- **THE PROBLEM**: Retype only what runs from the beginning of the data through the line with "für die Teilnehmenden und das Publikum."; please omit the pictures and keep every line exact.

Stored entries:

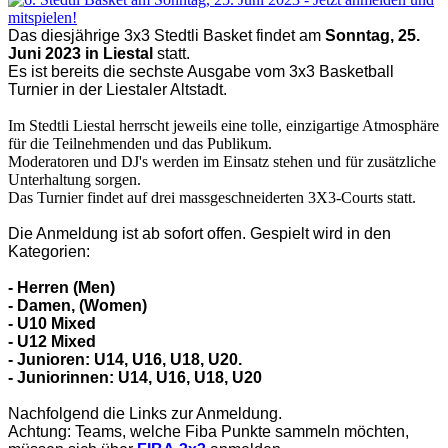
Das diesjährige 3x3
Stedtli
Basket findet am
Sonntag, 25.
Juni 2023
in Liestal
statt.
Es ist bereits die sechste Ausgabe vom 3x3 Basketball
Turnier in der Liestaler Altstadt.
Im
Stedtli
Liestal herrscht jeweils eine tolle, einzigartige Atmosphäre
für die Teilnehmenden und das Publikum.
Moderatoren und DJ's werden im Einsatz stehen und für zusätzliche
Unterhaltung sorgen.
Das Turnier findet auf drei massgeschneiderten 3X3-Courts statt.
Die Anmeldung ist ab sofort offen. Gespielt wird in den
Kategorien:
- Herren (Men)
- Damen, (Women)
- U10 Mixed
- U12 Mixed
- Junioren: U14, U16, U18, U20.
- Juniorinnen: U14, U16, U18, U20
Nachfolgend die Links zur Anmeldung.
Achtung: Teams, welche Fiba Punkte sammeln möchten,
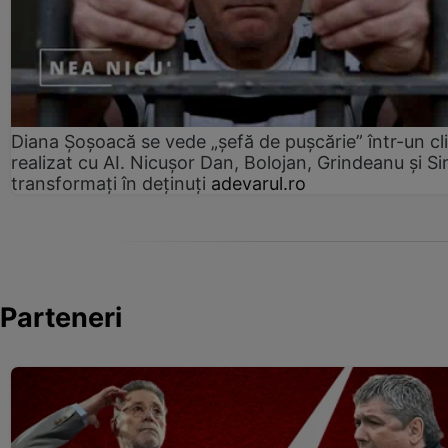
Diana Șoșoacă se vede „șefă de pușcărie” într-un cl
realizat cu AI. Nicușor Dan, Bolojan, Grindeanu și Si
transformați în deținuți
adevarul.ro
Parteneri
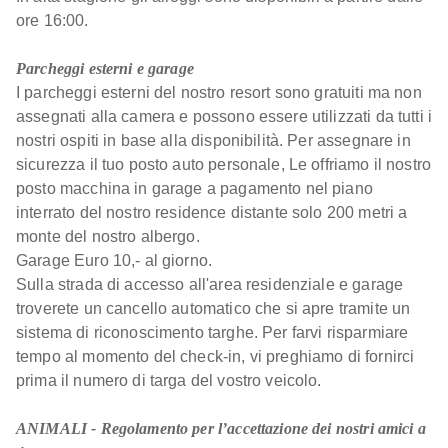
ore 16:00.
Parcheggi esterni e garage
I parcheggi esterni del nostro resort sono gratuiti ma non
assegnati alla camera e possono essere utilizzati da tutti i
nostri ospiti in base alla disponibilità. Per assegnare in
sicurezza il tuo posto auto personale, Le offriamo il nostro
posto macchina in garage a pagamento nel piano
interrato del nostro residence distante solo 200 metri a
monte del nostro albergo.
Garage Euro 10,- al giorno.
Sulla strada di accesso all'area residenziale e garage
troverete un cancello automatico che si apre tramite un
sistema di riconoscimento targhe. Per farvi risparmiare
tempo al momento del check-in, vi preghiamo di fornirci
prima il numero di targa del vostro veicolo.
ANIMALI - Regolamento per l’accettazione dei nostri amici a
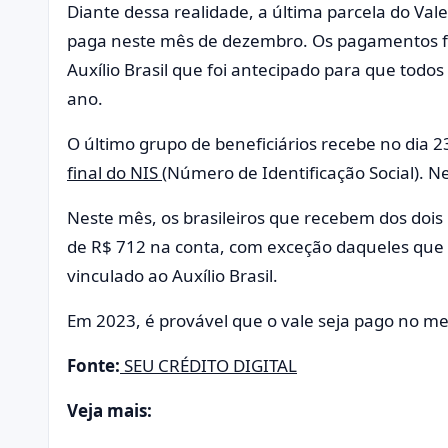
Diante dessa realidade, a última parcela do Vale
paga neste mês de dezembro. Os pagamentos f
Auxílio Brasil que foi antecipado para que todo
ano.
O último grupo de beneficiários recebe no dia 
final do NIS
(Número de Identificação Social). Ne
Neste mês, os brasileiros que recebem dos doi
de R$ 712 na conta, com exceção daqueles que
vinculado ao Auxílio Brasil.
Em 2023, é provável que o vale seja pago no m
Fonte:
SEU CRÉDITO DIGITAL
Veja mais:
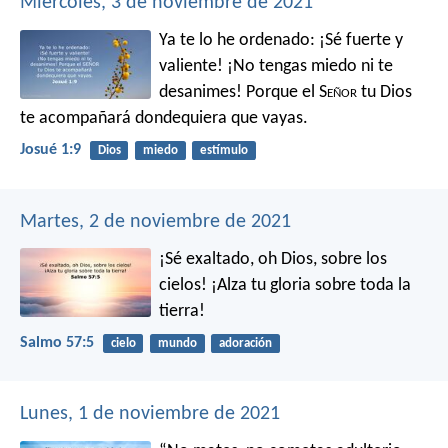
Miércoles, 3 de noviembre de 2021
Ya te lo he ordenado: ¡Sé fuerte y
valiente! ¡No tengas miedo ni te
desanimes! Porque el S
eñor
tu Dios
te acompañará dondequiera que vayas.
Josué 1:9
Dios
miedo
estímulo
Martes, 2 de noviembre de 2021
¡Sé exaltado, oh Dios, sobre los
cielos!
¡Alza tu gloria sobre toda la
tierra!
Salmo 57:5
cielo
mundo
adoración
Lunes, 1 de noviembre de 2021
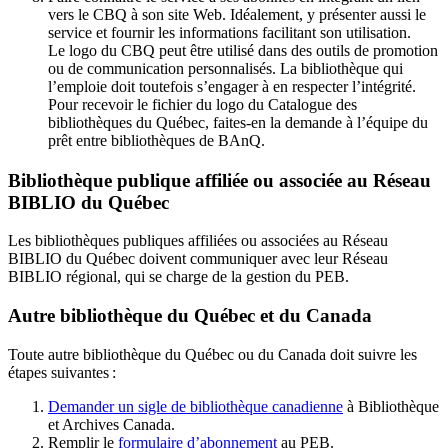
vers le CBQ à son site Web. Idéalement, y présenter aussi le
service et fournir les informations facilitant son utilisation.
Le logo du CBQ peut être utilisé dans des outils de promotion
ou de communication personnalisés. La bibliothèque qui
l’emploie doit toutefois s’engager à en respecter l’intégrité.
Pour recevoir le fichier du logo du Catalogue des
bibliothèques du Québec, faites-en la demande à l’équipe du
prêt entre bibliothèques de BAnQ.
Bibliothèque publique affiliée ou associée au Réseau
BIBLIO du Québec
Les bibliothèques publiques affiliées ou associées au Réseau
BIBLIO du Québec doivent communiquer avec leur Réseau
BIBLIO régional, qui se charge de la gestion du PEB.
Autre bibliothèque du Québec et du Canada
Toute autre bibliothèque du Québec ou du Canada doit suivre les
étapes suivantes
:
Demander un sigle de bibliothèque canadienne
à Bibliothèque
et Archives Canada.
Remplir le
f
ormulaire d’abonnement
au PEB.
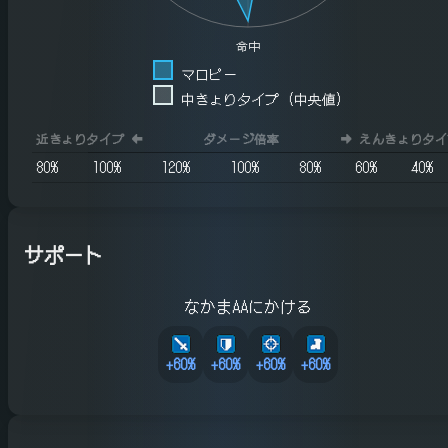
命中
マロピー
中きょりタイプ (中央値)
近きょりタイプ
⬅️
ダメージ倍率
➡️
えんきょりタイ
80
%
100
%
120
%
100
%
80
%
60
%
40
%
サポート
なかまAAにかける
+
60
%
+
60
%
+
60
%
+
60
%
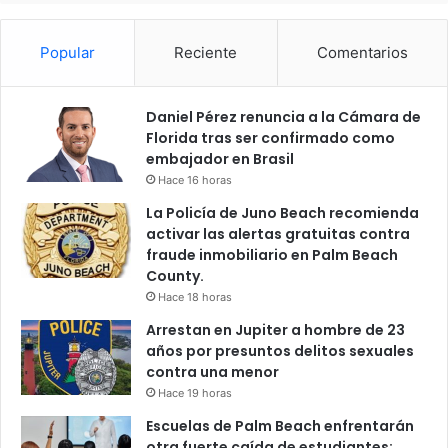
Popular
Reciente
Comentarios
Daniel Pérez renuncia a la Cámara de
Florida tras ser confirmado como
embajador en Brasil
Hace 16 horas
La Policía de Juno Beach recomienda
activar las alertas gratuitas contra
fraude inmobiliario en Palm Beach
County.
Hace 18 horas
Arrestan en Jupiter a hombre de 23
años por presuntos delitos sexuales
contra una menor
Hace 19 horas
Escuelas de Palm Beach enfrentarán
otra fuerte caída de estudiantes:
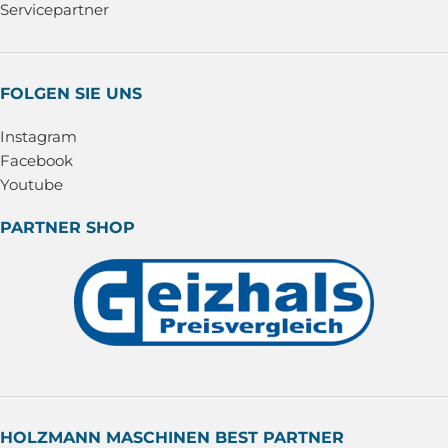
Servicepartner
FOLGEN SIE UNS
Instagram
Facebook
Youtube
PARTNER SHOP
HOLZMANN MASCHINEN BEST PARTNER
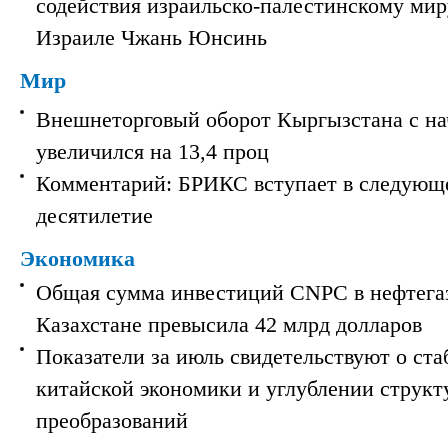
содействия израильско-палестинскому мир
Израиле Чжань Юнсинь
Мир
Внешнеторговый оборот Кыргызстана с на
увеличился на 13,4 проц
Комментарий: БРИКС вступает в следующ
десятилетие
Экономика
Общая сумма инвестиций CNPC в нефтега
Казахстане превысила 42 млрд долларов
Показатели за июль свидетельствуют о ст
китайской экономики и углублении струк
преобразований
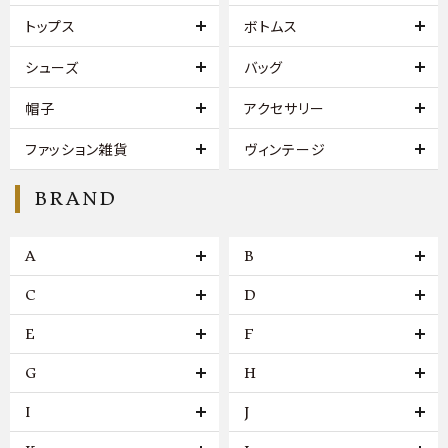
トップス
ボトムス
シューズ
バッグ
帽子
アクセサリー
ファッション雑貨
ヴィンテージ
BRAND
A
B
C
D
E
F
G
H
I
J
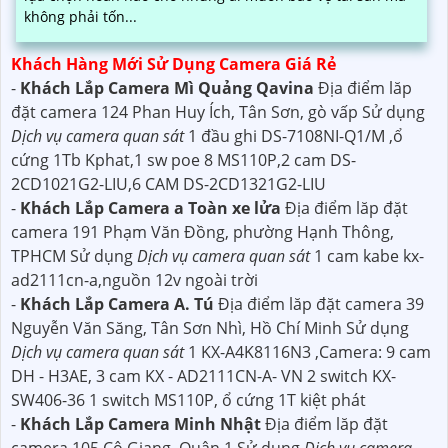
không phải tốn...
Khách Hàng Mới Sử Dụng Camera Giá Rẻ
-
Khách Lắp Camera Mì Quảng Qavina
Địa điểm lăp
đặt camera 124 Phan Huy Ích, Tân Sơn, gò vấp Sử dụng
Dịch vụ camera quan sát
1 đầu ghi DS-7108NI-Q1/M ,ổ
cứng 1Tb Kphat,1 sw poe 8 MS110P,2 cam DS-
2CD1021G2-LIU,6 CAM DS-2CD1321G2-LIU
-
Khách Lắp Camera a Toàn xe lửa
Địa điểm lăp đặt
camera 191 Phạm Văn Đồng, phường Hạnh Thông,
TPHCM Sử dụng
Dịch vụ camera quan sát
1 cam kabe kx-
ad2111cn-a,nguồn 12v ngoài trời
-
Khách Lắp Camera A. Tú
Địa điểm lăp đặt camera 39
Nguyễn Văn Săng, Tân Sơn Nhì, Hồ Chí Minh Sử dụng
Dịch vụ camera quan sát
1 KX-A4K8116N3 ,Camera: 9 cam
DH - H3AE, 3 cam KX - AD2111CN-A- VN 2 switch KX-
SW406-36 1 switch MS110P, ổ cứng 1T kiệt phát
-
Khách Lắp Camera Minh Nhật
Địa điểm lăp đặt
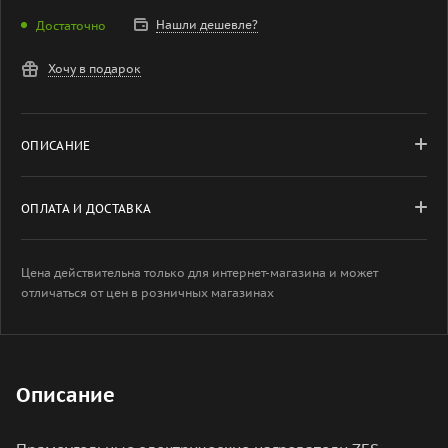
Нашли дешевле?
Достаточно
Хочу в подарок
ОПИСАНИЕ
ОПЛАТА И ДОСТАВКА
Цена действительна только для интернет-магазина и может
отличаться от цен в розничных магазинах
Описание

- **TASK RESULT**:
Das diesjährige 3x3
Stedtli
Basket findet am
Sonntag, 25.
Juni 2023
in Liestal
statt.
Es ist bereits die sechste Ausgabe vom 3x3 Basketball
Turnier in der Liestaler Altstadt.
Im
Stedtli
Liestal herrscht jeweils eine tolle, einzigartige Atmosphäre
für die Teilnehmenden und das Publikum.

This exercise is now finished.